If you work in non-essential retail right now you could say you’re also in the optimism business.
Remaining so has been hard of late. And if you’re a department store retailer it’s been downright near impossible. Strong online sales only provide so much relief.
We all want to get back to business. But for Debenhams that moment won’t come. Or will it?
Its demise was long and drawn out, and for the neutral observer (and shopper), painful to watch.
The disappearance of names like Debenhams from the high street depress me. Not because they deserved their place on the high street. But because their demise sends out a signal that the under-one-roof proposition is dead. It’s not.
Every department store is built on a pre-coded template…
Debenhams may have fallen short but great examples do exist, and the format remains much-loved in other parts of the world. Think Mexico’s El Palacio de Hierro, Chile’s Falabella, Japan’s Mitsukoshi and Germany’s Kadewe. Closer to home there is, of course, Selfridges.
All these though largely take a traditional form. One that has been built on and evolved greatly from the original century-old format yet is still unmistakably recognisable.

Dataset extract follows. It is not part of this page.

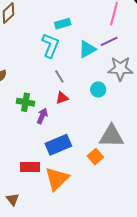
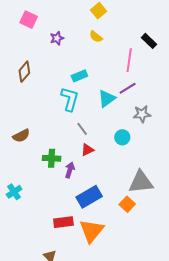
gray star: (120, 69) -> (142, 114), size x0.7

Every department store is built on a pre-coded template which, in the main, has been around for decades. It made it easy to replicate in many (often hundreds) of locations, allowing customers to shop multiple categories, and brands, under-one-roof. But increasingly, it didn’t make for an engaging or enjoyable shopping experience.
So where now?
Confidence is attractive. Right now, the likes of Boohoo and ASOS have it in spades.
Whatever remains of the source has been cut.